▶ **What you should do**: Repeat all the records exactly, omitting pictures.

▶ **Material for this task**:
====

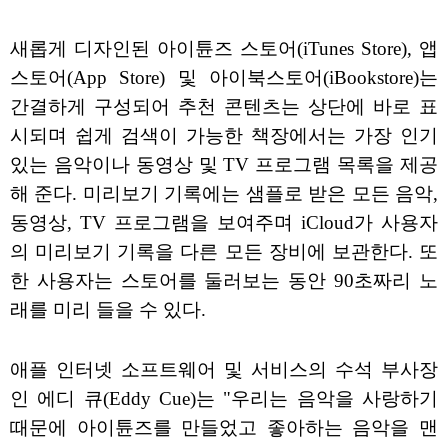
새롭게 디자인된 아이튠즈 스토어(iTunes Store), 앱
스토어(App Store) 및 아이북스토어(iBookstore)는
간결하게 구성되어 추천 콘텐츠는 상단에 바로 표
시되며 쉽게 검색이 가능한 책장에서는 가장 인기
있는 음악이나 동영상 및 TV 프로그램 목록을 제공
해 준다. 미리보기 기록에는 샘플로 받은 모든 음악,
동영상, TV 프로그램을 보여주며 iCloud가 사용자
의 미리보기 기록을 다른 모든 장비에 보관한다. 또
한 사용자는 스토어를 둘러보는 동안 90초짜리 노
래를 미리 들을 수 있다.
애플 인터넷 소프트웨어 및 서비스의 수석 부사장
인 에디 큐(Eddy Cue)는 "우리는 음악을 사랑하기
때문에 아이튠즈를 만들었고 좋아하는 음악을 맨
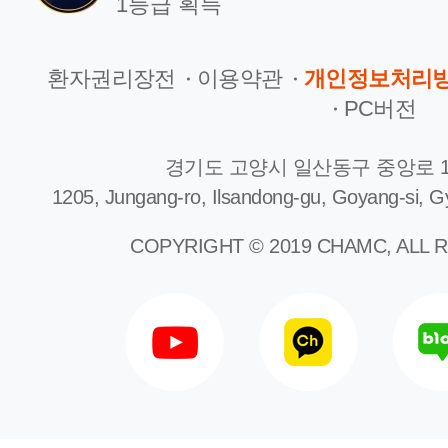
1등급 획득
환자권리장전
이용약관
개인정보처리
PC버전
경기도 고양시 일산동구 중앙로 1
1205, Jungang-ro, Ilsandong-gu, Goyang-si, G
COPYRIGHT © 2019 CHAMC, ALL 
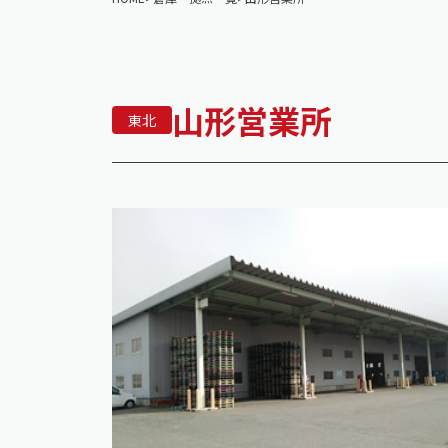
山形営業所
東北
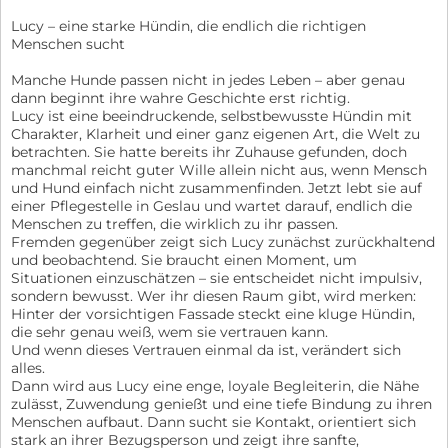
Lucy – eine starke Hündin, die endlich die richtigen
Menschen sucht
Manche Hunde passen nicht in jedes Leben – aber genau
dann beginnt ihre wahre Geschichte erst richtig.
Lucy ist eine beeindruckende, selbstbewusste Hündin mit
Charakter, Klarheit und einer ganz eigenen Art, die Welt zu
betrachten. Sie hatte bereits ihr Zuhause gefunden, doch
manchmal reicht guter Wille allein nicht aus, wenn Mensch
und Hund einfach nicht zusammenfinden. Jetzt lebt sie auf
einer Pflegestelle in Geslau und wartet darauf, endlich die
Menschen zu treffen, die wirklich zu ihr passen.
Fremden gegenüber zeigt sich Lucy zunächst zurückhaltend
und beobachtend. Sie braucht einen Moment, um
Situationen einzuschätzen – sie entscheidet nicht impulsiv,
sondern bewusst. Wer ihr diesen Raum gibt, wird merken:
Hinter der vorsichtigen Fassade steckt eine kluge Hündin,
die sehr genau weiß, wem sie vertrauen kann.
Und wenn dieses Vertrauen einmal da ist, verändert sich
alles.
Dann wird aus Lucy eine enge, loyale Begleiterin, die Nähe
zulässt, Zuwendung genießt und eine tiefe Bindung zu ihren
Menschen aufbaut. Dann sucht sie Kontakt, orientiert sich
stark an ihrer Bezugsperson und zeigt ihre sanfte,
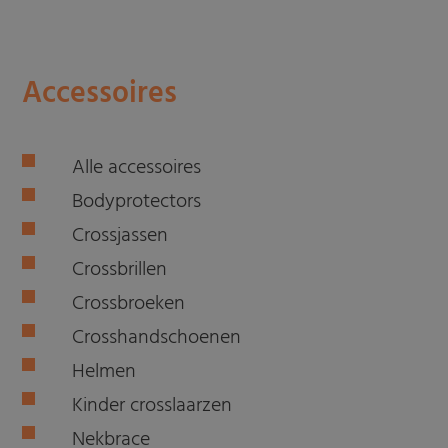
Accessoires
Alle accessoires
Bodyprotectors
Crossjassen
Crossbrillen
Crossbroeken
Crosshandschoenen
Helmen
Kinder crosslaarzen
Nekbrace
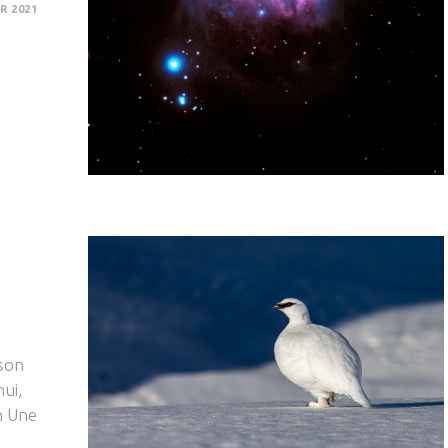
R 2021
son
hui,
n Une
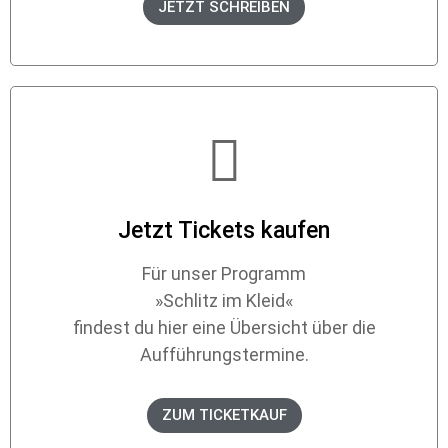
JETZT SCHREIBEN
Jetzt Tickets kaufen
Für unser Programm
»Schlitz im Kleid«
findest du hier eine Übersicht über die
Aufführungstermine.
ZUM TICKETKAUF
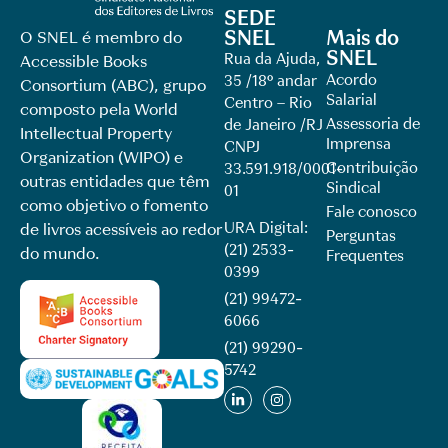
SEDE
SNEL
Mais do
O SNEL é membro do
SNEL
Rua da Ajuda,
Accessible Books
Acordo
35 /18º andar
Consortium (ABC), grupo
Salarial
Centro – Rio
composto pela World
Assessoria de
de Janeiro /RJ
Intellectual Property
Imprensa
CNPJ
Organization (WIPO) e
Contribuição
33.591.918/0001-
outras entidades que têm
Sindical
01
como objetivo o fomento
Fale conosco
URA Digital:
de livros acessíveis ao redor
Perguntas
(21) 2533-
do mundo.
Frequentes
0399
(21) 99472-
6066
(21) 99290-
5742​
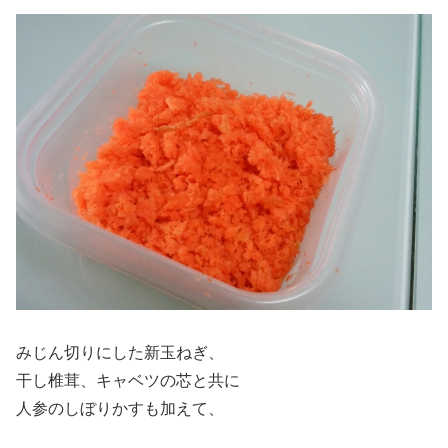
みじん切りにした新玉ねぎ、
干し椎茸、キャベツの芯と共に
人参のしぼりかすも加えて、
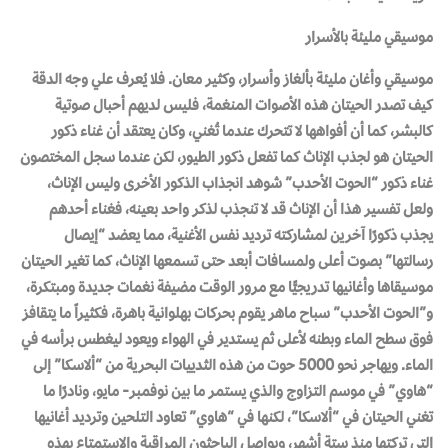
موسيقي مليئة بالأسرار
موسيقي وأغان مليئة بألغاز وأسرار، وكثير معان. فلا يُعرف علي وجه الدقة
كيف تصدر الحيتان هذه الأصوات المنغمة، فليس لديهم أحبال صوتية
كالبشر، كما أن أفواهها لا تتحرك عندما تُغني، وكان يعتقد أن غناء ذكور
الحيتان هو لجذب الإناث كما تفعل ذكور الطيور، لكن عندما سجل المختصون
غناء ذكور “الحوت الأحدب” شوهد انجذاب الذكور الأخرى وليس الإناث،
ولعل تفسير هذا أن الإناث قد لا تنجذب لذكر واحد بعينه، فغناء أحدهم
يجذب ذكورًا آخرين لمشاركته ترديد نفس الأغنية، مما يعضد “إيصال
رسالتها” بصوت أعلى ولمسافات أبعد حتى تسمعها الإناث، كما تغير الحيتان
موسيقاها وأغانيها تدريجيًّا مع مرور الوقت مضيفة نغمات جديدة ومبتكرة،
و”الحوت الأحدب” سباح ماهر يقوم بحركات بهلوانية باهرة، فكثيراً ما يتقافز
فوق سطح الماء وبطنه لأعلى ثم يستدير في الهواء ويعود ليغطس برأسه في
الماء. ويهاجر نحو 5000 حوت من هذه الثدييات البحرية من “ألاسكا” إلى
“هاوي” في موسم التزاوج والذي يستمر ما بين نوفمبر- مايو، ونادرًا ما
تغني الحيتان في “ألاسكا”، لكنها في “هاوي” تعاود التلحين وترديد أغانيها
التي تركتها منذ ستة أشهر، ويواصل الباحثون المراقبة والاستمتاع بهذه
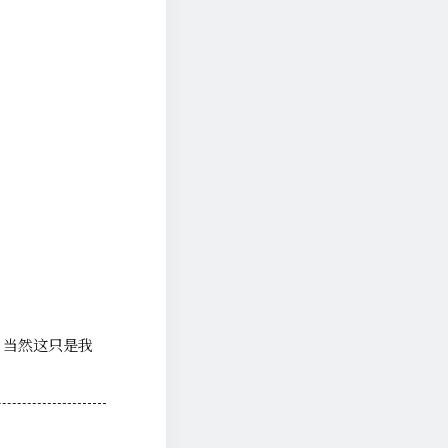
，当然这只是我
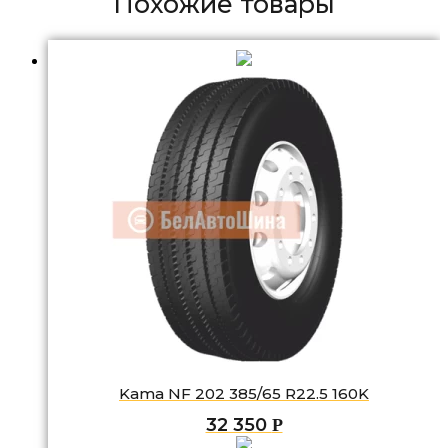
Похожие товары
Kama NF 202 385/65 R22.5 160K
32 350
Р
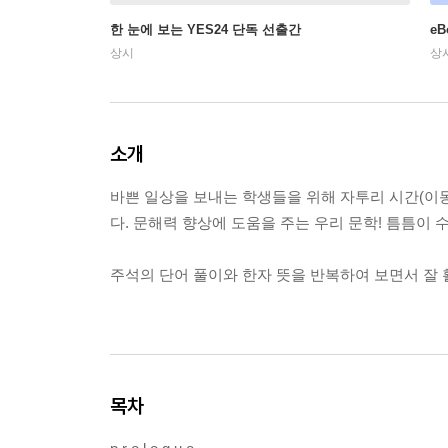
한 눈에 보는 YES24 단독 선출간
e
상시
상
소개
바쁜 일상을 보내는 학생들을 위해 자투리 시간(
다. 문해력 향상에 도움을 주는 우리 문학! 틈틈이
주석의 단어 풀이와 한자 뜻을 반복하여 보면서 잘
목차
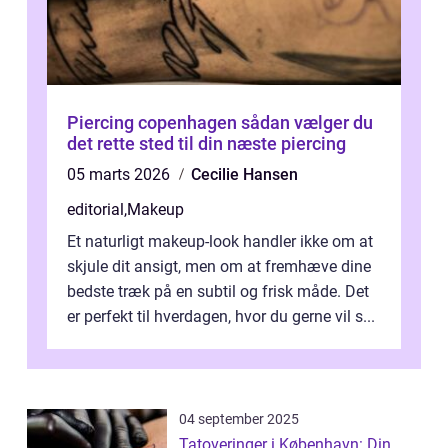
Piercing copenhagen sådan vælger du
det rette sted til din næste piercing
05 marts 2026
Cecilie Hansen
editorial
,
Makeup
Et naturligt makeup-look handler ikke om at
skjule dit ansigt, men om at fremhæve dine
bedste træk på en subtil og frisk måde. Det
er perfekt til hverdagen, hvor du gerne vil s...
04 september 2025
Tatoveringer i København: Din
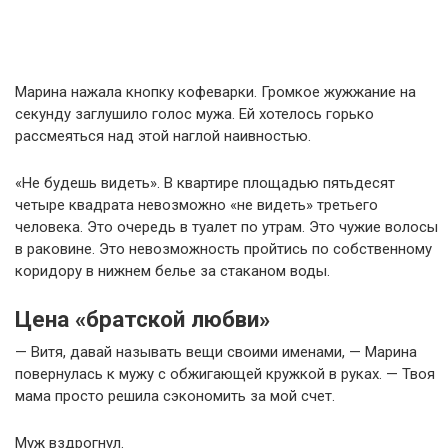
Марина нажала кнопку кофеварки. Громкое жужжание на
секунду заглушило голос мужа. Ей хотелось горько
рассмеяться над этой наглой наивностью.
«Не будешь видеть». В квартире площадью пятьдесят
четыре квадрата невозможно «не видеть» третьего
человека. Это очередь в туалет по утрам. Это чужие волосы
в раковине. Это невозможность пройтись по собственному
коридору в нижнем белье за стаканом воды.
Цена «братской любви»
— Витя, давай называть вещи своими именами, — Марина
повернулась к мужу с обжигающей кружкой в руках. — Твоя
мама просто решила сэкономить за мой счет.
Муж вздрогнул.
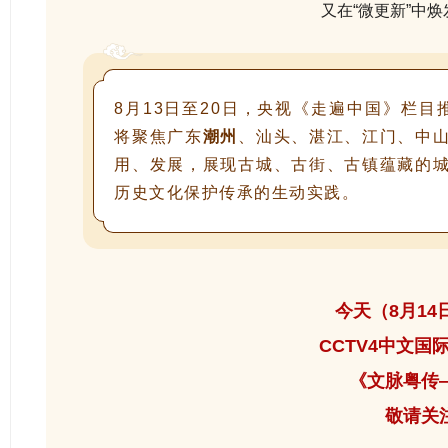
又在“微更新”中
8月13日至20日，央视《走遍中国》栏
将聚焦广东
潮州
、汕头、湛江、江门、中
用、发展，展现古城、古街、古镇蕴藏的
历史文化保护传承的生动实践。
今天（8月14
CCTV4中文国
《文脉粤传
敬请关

====

▶ **Response area**:
새롭게 디자인된 아이튠즈 스토어(iTunes Store), 앱
스토어(App Store) 및 아이북스토어(iBookstore)는
간결하게 구성되어 추천 콘텐츠는 상단에 바로 표
시되며 쉽게 검색이 가능한 책장에서는 가장 인기
있는 음악이나 동영상 및 TV 프로그램 목록을 제공
해 준다. 미리보기 기록에는 샘플로 받은 모든 음악,
동영상, TV 프로그램을 보여주며 iCloud가 사용자
의 미리보기 기록을 다른 모든 장비에 보관한다. 또
한 사용자는 스토어를 둘러보는 동안 90초짜리 노
래를 미리 들을 수 있다.
애플 인터넷 소프트웨어 및 서비스의 수석 부사장
인 에디 큐(Eddy Cue)는 "우리는 음악을 사랑하기
때문에 아이튠즈를 만들었고 좋아하는 음악을 맨
1등급 획득
환자권리장전
이용약관
개인정보처리
PC버전
경기도 고양시 일산동구 중앙로 1
1205, Jungang-ro, Ilsandong-gu, Goyang-si, G
COPYRIGHT © 2019 CHAMC, ALL 
山形営業所
東北
Lucy – eine starke Hündin, die endlich die richtigen
Menschen sucht
Manche Hunde passen nicht in jedes Leben – aber genau
dann beginnt ihre wahre Geschichte erst richtig.
Lucy ist eine beeindruckende, selbstbewusste Hündin mit
Charakter, Klarheit und einer ganz eigenen Art, die Welt zu
betrachten. Sie hatte bereits ihr Zuhause gefunden, doch
manchmal reicht guter Wille allein nicht aus, wenn Mensch
und Hund einfach nicht zusammenfinden. Jetzt lebt sie auf
einer Pflegestelle in Geslau und wartet darauf, endlich die
Menschen zu treffen, die wirklich zu ihr passen.
Fremden gegenüber zeigt sich Lucy zunächst zurückhaltend
und beobachtend. Sie braucht einen Moment, um
Situationen einzuschätzen – sie entscheidet nicht impulsiv,
sondern bewusst. Wer ihr diesen Raum gibt, wird merken:
Hinter der vorsichtigen Fassade steckt eine kluge Hündin,
die sehr genau weiß, wem sie vertrauen kann.
Und wenn dieses Vertrauen einmal da ist, verändert sich
alles.
Dann wird aus Lucy eine enge, loyale Begleiterin, die Nähe
zulässt, Zuwendung genießt und eine tiefe Bindung zu ihren
Menschen aufbaut. Dann sucht sie Kontakt, orientiert sich
stark an ihrer Bezugsperson und zeigt ihre sanfte,
Accessoires
Alle accessoires
Bodyprotectors
Crossjassen
Crossbrillen
Crossbroeken
Crosshandschoenen
Helmen
Kinder crosslaarzen
Nekbrace
R 2021
son
hui,
n Une
JETZT SCHREIBEN
Jetzt Tickets kaufen
Für unser Programm
»Schlitz im Kleid«
findest du hier eine Übersicht über die
Aufführungstermine.
ZUM TICKETKAUF
SEDE
SNEL
Mais do
O SNEL é membro do
SNEL
Rua da Ajuda,
Accessible Books
Acordo
35 /18º andar
Consortium (ABC), grupo
Salarial
Centro – Rio
composto pela World
Assessoria de
de Janeiro /RJ
Intellectual Property
Imprensa
CNPJ
Organization (WIPO) e
Contribuição
33.591.918/0001-
outras entidades que têm
Sindical
01
como objetivo o fomento
Fale conosco
URA Digital:
de livros acessíveis ao redor
Perguntas
(21) 2533-
do mundo.
Frequentes
0399
(21) 99472-
6066
(21) 99290-
5742​
みじん切りにした新玉ねぎ、
干し椎茸、キャベツの芯と共に
人参のしぼりかすも加えて、
موسيقي مليئة بالأسرار
موسيقي وأغان مليئة بألغاز وأسرار، وكثير معان. فلا يُعرف علي وجه الدقة
كيف تصدر الحيتان هذه الأصوات المنغمة، فليس لديهم أحبال صوتية
كالبشر، كما أن أفواهها لا تتحرك عندما تُغني، وكان يعتقد أن غناء ذكور
الحيتان هو لجذب الإناث كما تفعل ذكور الطيور، لكن عندما سجل المختصون
غناء ذكور “الحوت الأحدب” شوهد انجذاب الذكور الأخرى وليس الإناث،
ولعل تفسير هذا أن الإناث قد لا تنجذب لذكر واحد بعينه، فغناء أحدهم
يجذب ذكورًا آخرين لمشاركته ترديد نفس الأغنية، مما يعضد “إيصال
رسالتها” بصوت أعلى ولمسافات أبعد حتى تسمعها الإناث، كما تغير الحيتان
موسيقاها وأغانيها تدريجيًّا مع مرور الوقت مضيفة نغمات جديدة ومبتكرة،
و”الحوت الأحدب” سباح ماهر يقوم بحركات بهلوانية باهرة، فكثيراً ما يتقافز
فوق سطح الماء وبطنه لأعلى ثم يستدير في الهواء ويعود ليغطس برأسه في
الماء. ويهاجر نحو 5000 حوت من هذه الثدييات البحرية من “ألاسكا” إلى
“هاوي” في موسم التزاوج والذي يستمر ما بين نوفمبر- مايو، ونادرًا ما
تغني الحيتان في “ألاسكا”، لكنها في “هاوي” تعاود التلحين وترديد أغانيها
التي تركتها منذ ستة أشهر، ويواصل الباحثون المراقبة والاستمتاع بهذه
，当然这只是我
Похожие товары
Kama NF 202 385/65 R22.5 160K
32 350
Р
한 눈에 보는 YES24 단독 선출간
e
상시
상
소개
바쁜 일상을 보내는 학생들을 위해 자투리 시간(
다. 문해력 향상에 도움을 주는 우리 문학! 틈틈이
주석의 단어 풀이와 한자 뜻을 반복하여 보면서 잘
목차
Piercing copenhagen sådan vælger du
det rette sted til din næste piercing
05 marts 2026
Cecilie Hansen
editorial
,
Makeup
Et naturligt makeup-look handler ikke om at
skjule dit ansigt, men om at fremhæve dine
bedste træk på en subtil og frisk måde. Det
er perfekt til hverdagen, hvor du gerne vil s...
04 september 2025
Tatoveringer i København: Din
Марина нажала кнопку кофеварки. Громкое жужжание на
секунду заглушило голос мужа. Ей хотелось горько
рассмеяться над этой наглой наивностью.
«Не будешь видеть». В квартире площадью пятьдесят
четыре квадрата невозможно «не видеть» третьего
человека. Это очередь в туалет по утрам. Это чужие волосы
в раковине. Это невозможность пройтись по собственному
коридору в нижнем белье за стаканом воды.
Цена «братской любви»
— Витя, давай называть вещи своими именами, — Марина
повернулась к мужу с обжигающей кружкой в руках. — Твоя
мама просто решила сэкономить за мой счет.
Муж вздрогнул.
又在“微更新”中
8月13日至20日，央视《走遍中国》栏
将聚焦广东
潮州
、汕头、湛江、江门、中
用、发展，展现古城、古街、古镇蕴藏的
历史文化保护传承的生动实践。
今天（8月14
CCTV4中文国
《文脉粤传
敬请关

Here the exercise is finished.